NETHERLANDS - Two-thirds of Dutch pension professionals oppose a switch to a new pensions system and believe plan participants should instead be given the choice to keep their "old" accrued rights, according to a new survey.
In addition, nearly 80% believe any new pensions system should allow plan participants to insure against the risk of lower-than-expected pension results.
A survey of 200 pension professionals - including trustees, pension fund managers, insurers and consultants - shows that 66% are in favour of a clear distinction between past accrued benefits and benefits accrued under the new pension system, which is scheduled to take effect in 2014.
Sixty-five percent of respondents said plan participants should be allowed to retain the benefits accrued under the old system.
The issue of migrating past accrued benefits from the existing system of nominal guaranteed pensions to a new system of real conditional pension rights is a contentious one.

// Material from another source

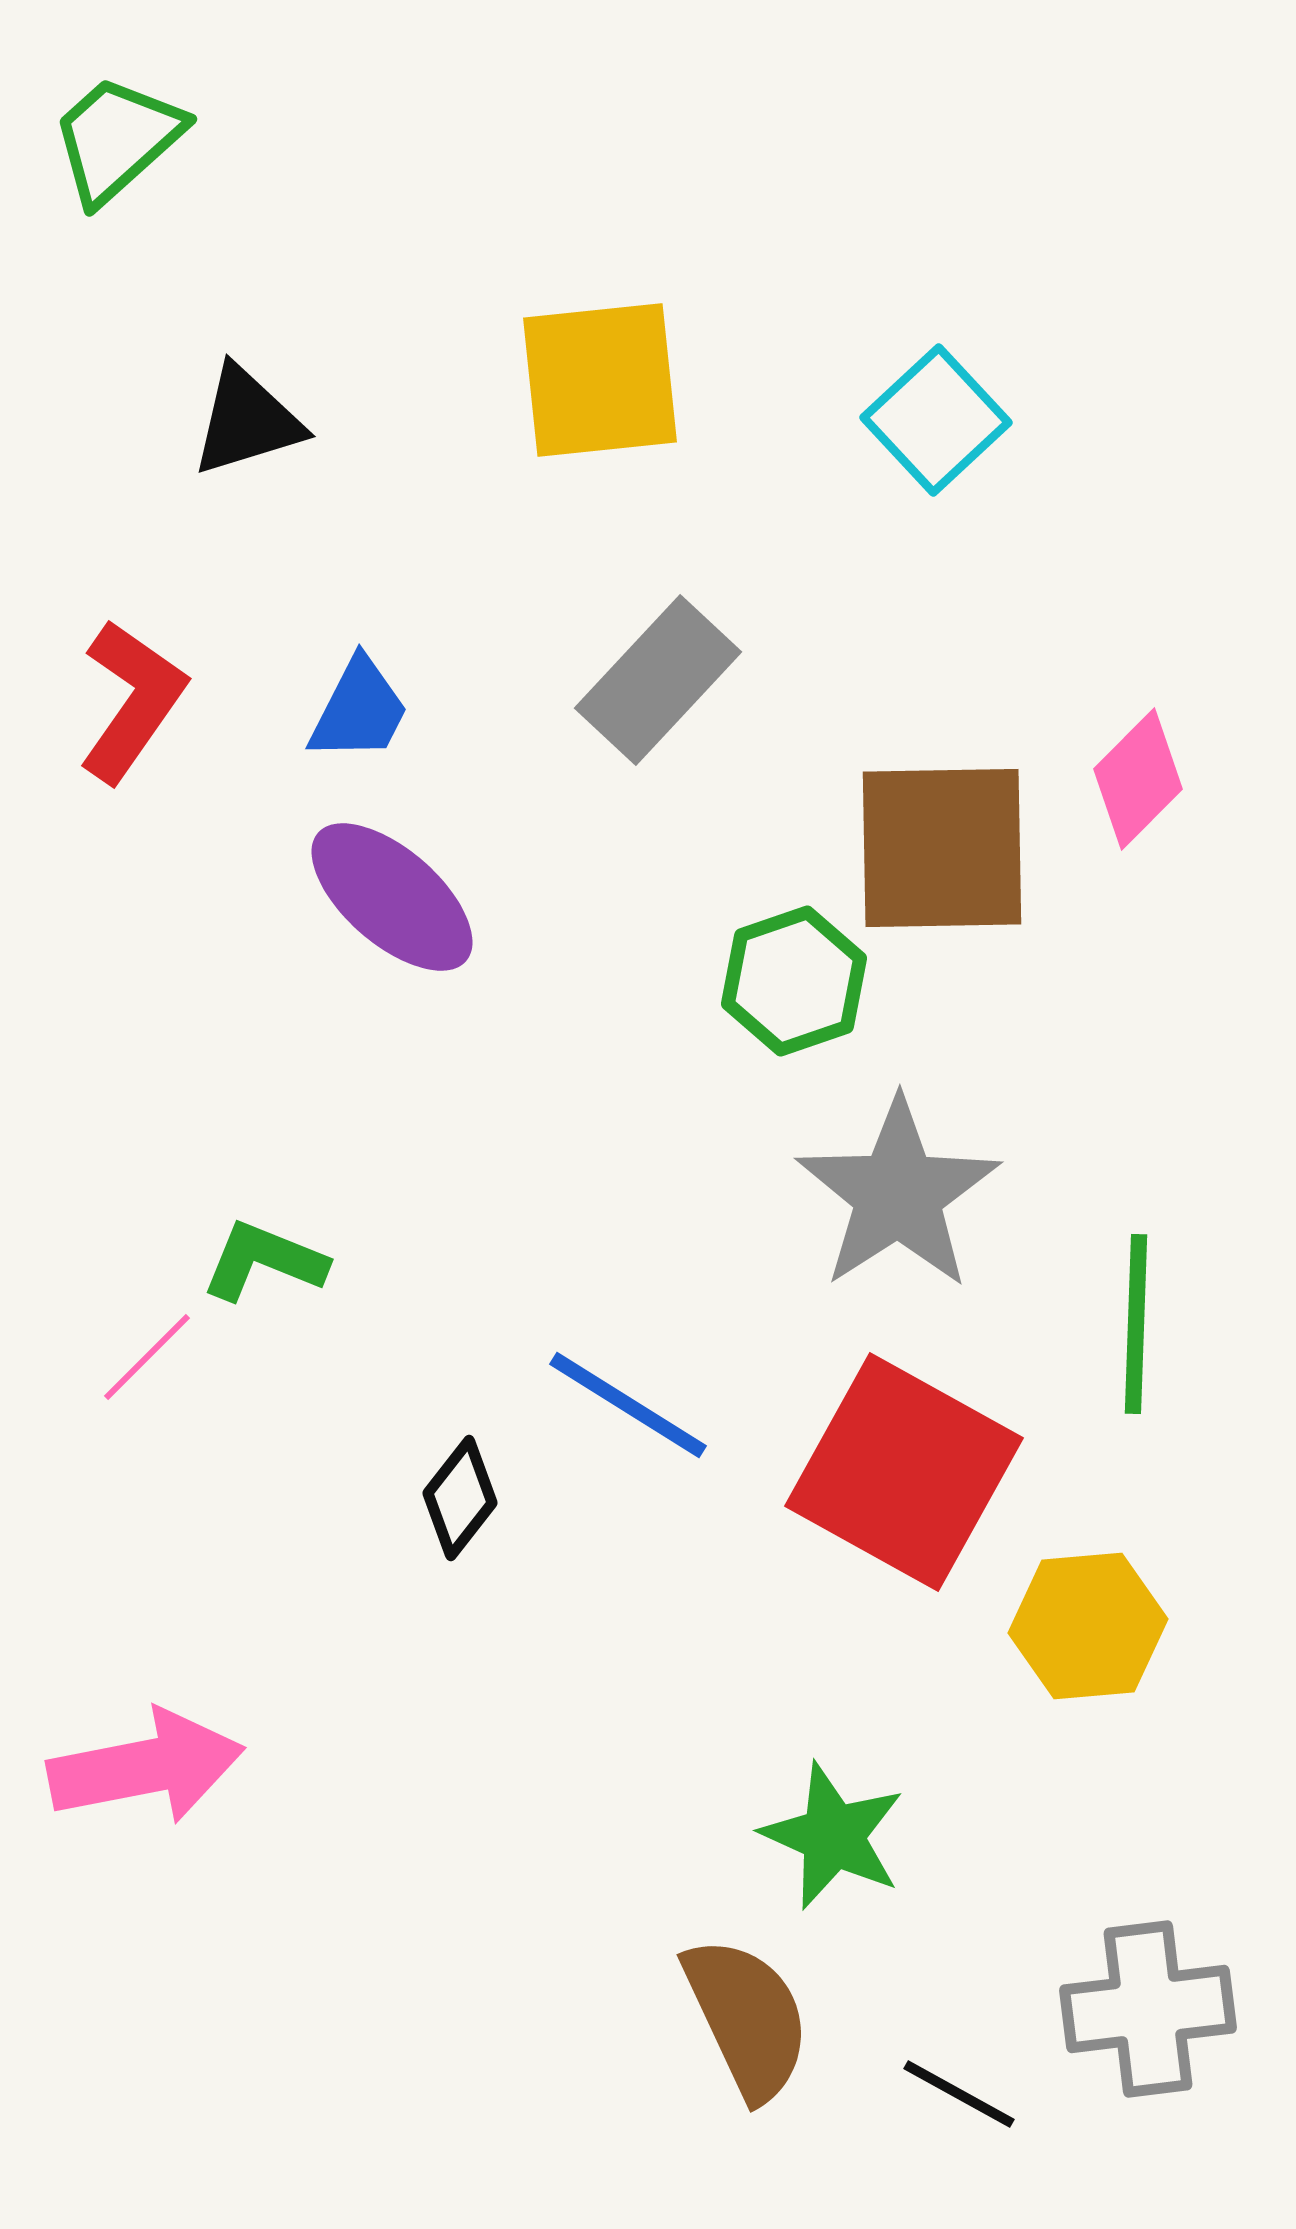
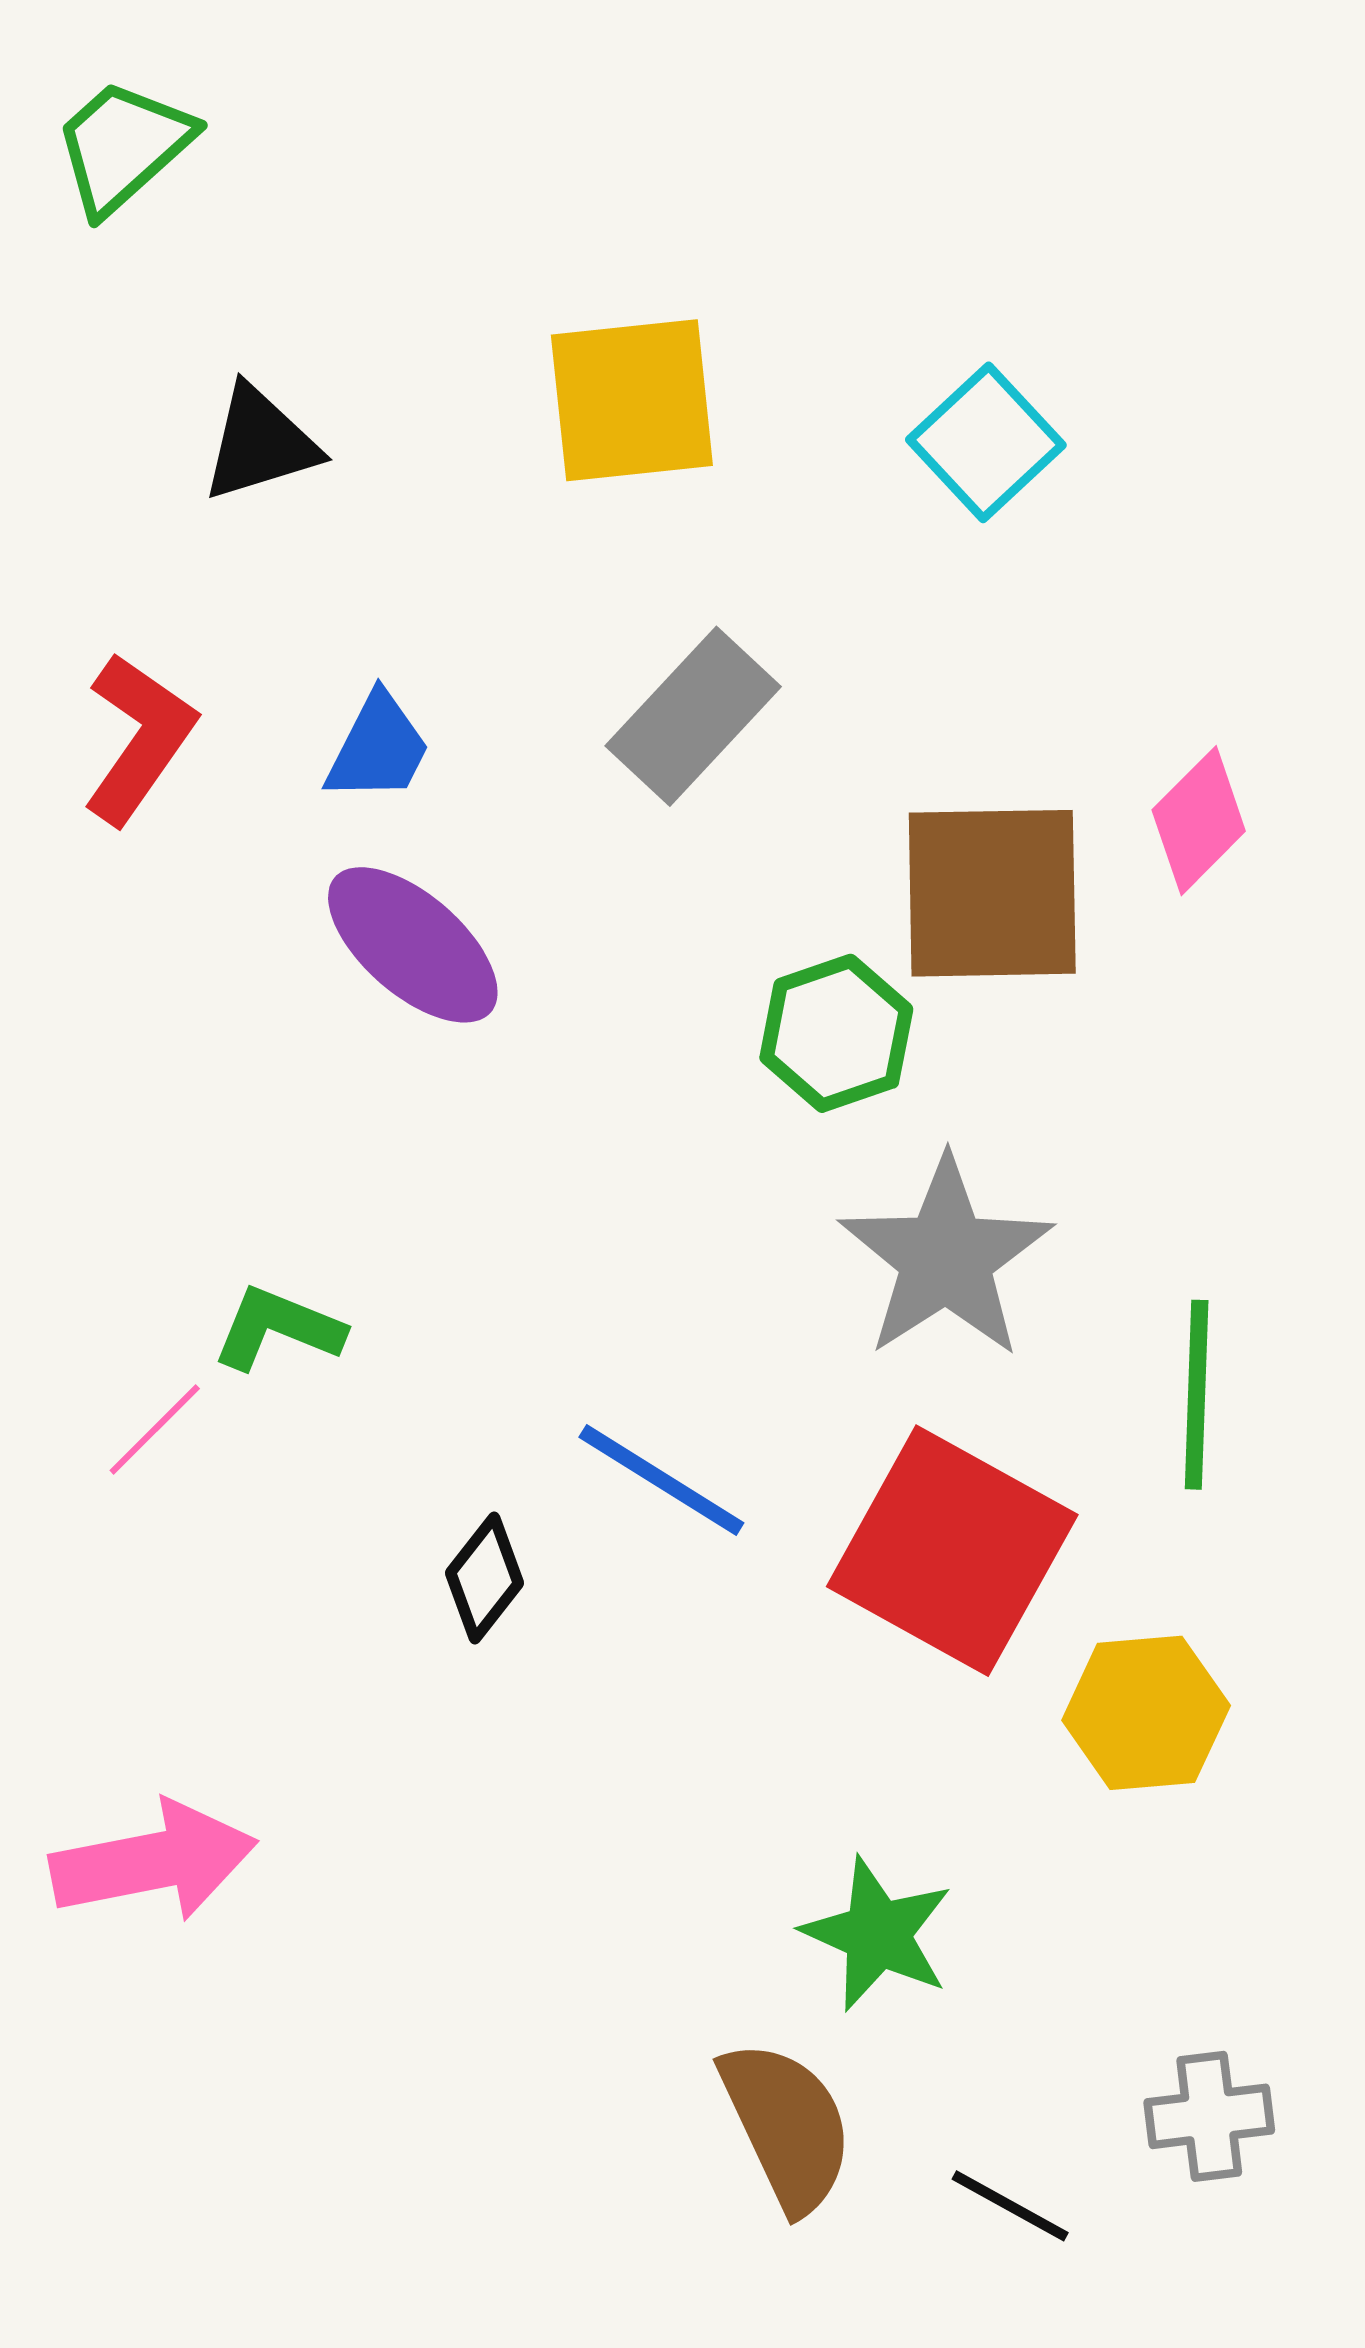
gray cross: (1148, 2009) -> (1209, 2116), size x0.7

In recent weeks, experts ranging from pensions supervisor DNB to pensions manager APG have warned that absorbing old benefits into the new system would be a crucial element of the planned pension reforms.
Henk Kamp, minister of social affairs and labour, has commissioned a feasibility study with regards to a collective switch to the new system.
Such a switch may not be legally possible without explicit consent of individual plan participants, and the complexity of allowing the old system to co-exist with the new system - to accommodate participants who do not want to make the change - may be prohibitive, experts say.
If the majority of participants were to choose to keep their 'old' benefits, the sweeping reforms of the Dutch pension system, announced with much fanfare last summer, would in effect be stillborn.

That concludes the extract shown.